Ultimately having gone through this exercise I have come away with 2 main takeaways.

  1. Maker should probably consider making the underlying debt portfolio easier to access
  2. The way we vote on spread seems a bit backward to me.

First I’ll tackle what is probably the first of the most controversial of those two assertions. If you notice in both my models above to calculate an estimate for SF one of the first things that we need to know is the “risk free rate” (rf). Now, if you accept my premise that the rf in the crypto market is == DSR then it seems odd to me that we first decide on SF and then subtract a few basis points from there to determine DSR. Given a rD number in the model above along with the input parameters sans rf (K,V, etc). I would have a hard time arriving at rf that was used for calculation. It is much easier to calculate the former (rD) from the latter (rf). Likewise, it seems to me that maker voters should probably be setting stability fees based on the DSR and not the other way around.

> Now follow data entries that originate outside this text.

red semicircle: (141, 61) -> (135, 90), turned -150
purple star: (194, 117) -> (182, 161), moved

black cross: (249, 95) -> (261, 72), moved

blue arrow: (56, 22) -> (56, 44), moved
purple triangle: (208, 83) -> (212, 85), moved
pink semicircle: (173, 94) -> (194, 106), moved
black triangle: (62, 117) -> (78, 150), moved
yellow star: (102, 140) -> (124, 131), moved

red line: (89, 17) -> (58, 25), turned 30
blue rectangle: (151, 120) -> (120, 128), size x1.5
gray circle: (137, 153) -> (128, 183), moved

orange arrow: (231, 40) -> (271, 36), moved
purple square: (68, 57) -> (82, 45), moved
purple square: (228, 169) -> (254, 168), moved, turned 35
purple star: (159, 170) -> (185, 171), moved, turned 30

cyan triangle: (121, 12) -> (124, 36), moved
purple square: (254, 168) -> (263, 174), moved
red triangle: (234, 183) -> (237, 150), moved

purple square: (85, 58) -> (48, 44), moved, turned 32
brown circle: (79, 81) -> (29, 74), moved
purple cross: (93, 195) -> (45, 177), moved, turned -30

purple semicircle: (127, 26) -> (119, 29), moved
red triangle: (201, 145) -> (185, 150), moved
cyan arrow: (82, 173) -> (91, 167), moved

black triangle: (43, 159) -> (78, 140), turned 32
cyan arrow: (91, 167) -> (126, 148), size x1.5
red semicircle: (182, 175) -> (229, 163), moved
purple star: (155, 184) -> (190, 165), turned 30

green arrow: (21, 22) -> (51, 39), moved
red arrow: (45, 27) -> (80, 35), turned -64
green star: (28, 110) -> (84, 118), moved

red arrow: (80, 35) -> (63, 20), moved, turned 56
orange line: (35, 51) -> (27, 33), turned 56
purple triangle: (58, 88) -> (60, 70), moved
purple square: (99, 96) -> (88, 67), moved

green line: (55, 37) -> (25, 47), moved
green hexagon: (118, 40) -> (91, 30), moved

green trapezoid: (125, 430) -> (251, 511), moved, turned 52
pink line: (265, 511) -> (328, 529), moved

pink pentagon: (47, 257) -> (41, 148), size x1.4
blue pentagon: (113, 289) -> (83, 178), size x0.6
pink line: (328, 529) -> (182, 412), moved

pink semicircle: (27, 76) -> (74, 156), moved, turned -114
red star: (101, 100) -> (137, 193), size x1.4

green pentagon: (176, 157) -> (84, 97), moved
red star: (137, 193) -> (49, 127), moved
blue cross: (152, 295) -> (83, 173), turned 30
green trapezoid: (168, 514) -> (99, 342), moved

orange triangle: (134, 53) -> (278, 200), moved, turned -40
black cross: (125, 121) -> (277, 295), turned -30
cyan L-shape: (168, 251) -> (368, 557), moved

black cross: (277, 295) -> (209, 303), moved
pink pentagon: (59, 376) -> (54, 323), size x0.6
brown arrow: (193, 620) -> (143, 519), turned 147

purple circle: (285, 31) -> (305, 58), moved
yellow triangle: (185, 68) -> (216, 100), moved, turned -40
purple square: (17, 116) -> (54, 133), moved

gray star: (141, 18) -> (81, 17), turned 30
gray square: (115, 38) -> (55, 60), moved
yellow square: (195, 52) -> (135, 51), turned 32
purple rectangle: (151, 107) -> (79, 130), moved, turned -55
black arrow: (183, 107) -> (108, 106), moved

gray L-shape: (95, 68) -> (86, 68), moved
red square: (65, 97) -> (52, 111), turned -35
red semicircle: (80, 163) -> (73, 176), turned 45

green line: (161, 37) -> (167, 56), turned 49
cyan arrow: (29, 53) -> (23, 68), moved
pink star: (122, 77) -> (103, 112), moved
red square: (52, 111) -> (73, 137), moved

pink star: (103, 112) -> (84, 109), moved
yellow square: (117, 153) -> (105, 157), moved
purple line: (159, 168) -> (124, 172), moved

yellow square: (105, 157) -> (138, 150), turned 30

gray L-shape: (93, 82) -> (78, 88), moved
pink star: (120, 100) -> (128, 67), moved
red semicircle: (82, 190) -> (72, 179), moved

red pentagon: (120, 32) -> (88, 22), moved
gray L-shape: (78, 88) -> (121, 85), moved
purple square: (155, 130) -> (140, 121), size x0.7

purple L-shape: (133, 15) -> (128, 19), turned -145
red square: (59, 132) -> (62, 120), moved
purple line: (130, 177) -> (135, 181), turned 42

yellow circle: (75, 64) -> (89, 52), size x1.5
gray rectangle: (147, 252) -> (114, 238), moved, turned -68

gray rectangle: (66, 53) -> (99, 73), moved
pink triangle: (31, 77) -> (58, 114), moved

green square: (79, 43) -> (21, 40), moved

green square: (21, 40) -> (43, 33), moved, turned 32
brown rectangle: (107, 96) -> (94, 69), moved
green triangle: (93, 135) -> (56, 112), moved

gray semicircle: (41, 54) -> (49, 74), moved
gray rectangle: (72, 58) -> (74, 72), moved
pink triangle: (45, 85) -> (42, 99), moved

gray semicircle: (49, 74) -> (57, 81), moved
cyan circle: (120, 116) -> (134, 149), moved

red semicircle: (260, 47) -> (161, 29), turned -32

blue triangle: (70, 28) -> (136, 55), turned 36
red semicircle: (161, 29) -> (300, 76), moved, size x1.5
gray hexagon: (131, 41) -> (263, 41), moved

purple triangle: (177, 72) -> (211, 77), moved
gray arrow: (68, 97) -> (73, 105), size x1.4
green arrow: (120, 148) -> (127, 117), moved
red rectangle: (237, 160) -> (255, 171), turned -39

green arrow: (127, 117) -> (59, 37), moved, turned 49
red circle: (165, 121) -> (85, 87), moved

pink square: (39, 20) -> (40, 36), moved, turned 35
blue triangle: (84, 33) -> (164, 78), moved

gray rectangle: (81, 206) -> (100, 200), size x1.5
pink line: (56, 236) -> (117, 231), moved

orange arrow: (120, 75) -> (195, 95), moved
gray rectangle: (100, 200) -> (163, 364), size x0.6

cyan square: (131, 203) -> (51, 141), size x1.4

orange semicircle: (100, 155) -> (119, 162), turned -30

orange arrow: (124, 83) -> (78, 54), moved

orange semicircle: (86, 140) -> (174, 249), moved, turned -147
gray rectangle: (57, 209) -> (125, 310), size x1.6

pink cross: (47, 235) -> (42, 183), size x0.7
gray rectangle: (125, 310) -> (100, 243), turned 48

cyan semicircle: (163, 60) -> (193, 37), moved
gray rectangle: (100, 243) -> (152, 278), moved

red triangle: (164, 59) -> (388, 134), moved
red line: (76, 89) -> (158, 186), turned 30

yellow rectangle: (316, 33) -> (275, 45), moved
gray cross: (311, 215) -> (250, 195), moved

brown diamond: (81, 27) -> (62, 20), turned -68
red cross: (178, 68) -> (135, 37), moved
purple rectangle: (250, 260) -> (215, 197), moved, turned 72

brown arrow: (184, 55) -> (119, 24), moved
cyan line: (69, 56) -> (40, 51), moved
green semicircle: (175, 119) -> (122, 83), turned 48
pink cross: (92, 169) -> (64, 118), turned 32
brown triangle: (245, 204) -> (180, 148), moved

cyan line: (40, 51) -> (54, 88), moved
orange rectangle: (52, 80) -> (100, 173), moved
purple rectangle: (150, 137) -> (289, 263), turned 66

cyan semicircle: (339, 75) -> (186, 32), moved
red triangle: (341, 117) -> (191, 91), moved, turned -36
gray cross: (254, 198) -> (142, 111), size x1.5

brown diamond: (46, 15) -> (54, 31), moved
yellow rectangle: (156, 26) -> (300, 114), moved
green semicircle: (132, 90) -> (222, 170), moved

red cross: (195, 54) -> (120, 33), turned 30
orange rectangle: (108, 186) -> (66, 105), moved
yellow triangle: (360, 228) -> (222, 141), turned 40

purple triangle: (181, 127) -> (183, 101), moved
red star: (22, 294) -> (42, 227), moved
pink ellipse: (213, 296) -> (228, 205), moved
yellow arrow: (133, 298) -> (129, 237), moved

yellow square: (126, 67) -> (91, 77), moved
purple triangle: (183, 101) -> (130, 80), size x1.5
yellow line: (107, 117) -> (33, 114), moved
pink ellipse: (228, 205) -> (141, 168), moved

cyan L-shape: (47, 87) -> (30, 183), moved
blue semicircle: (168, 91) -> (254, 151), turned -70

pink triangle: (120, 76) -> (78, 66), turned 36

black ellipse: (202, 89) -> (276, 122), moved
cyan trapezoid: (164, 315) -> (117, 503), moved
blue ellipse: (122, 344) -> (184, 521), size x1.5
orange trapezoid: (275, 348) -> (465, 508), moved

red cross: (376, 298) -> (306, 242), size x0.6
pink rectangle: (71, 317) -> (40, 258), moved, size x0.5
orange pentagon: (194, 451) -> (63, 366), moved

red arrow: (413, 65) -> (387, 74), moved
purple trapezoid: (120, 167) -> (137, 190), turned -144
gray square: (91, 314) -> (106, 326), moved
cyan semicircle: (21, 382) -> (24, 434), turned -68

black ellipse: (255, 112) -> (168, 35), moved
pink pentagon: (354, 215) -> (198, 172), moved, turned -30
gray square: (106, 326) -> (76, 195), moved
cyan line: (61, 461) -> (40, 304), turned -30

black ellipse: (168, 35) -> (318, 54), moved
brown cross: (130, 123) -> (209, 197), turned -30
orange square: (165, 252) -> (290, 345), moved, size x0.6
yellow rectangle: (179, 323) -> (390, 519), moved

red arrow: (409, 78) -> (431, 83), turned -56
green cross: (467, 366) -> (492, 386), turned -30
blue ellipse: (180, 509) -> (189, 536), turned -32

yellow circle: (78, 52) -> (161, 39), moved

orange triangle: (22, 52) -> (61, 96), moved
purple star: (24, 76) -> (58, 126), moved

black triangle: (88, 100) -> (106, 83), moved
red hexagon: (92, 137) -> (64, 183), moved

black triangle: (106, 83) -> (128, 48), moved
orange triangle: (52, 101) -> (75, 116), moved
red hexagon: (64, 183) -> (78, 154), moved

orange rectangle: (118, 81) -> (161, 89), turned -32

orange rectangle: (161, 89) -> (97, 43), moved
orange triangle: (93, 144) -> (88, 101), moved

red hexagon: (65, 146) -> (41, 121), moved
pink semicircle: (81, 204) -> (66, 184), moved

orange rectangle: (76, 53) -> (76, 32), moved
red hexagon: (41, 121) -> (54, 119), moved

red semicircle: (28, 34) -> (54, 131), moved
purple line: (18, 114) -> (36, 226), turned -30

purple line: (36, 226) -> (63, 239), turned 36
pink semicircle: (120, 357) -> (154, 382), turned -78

My last point was touched on a bit earlier by @jernejml , but I’ll drive this home as my biggest take away from this exercise. Although it is public information, looking at the underlying debt portfolio of maker is certainly not a trivial task to do. I am a software engineer and a “money enthusiast,” so with a little help from @Adam_Skrodzki I was able to get the data I was looking for. For most people, however, I would imagine writing a javascript program to query the ether blockchain is just too much of a barrier of entry to cross. Could be keeping out people with more of an economics background from adding their input on the protocols risk. Perhaps the foundation might consider publishing certain datasets in easy to consume formats such that independent analysis need not be such an undertaking. I could imagine something like a weekly snapshot of the debt portfolio linked from

Maybe I’ll put together a signaling request around the later at some point. That said, I may come back to this topic at some point in the future, but I think I’ve spent enough time trying to figure this out for now!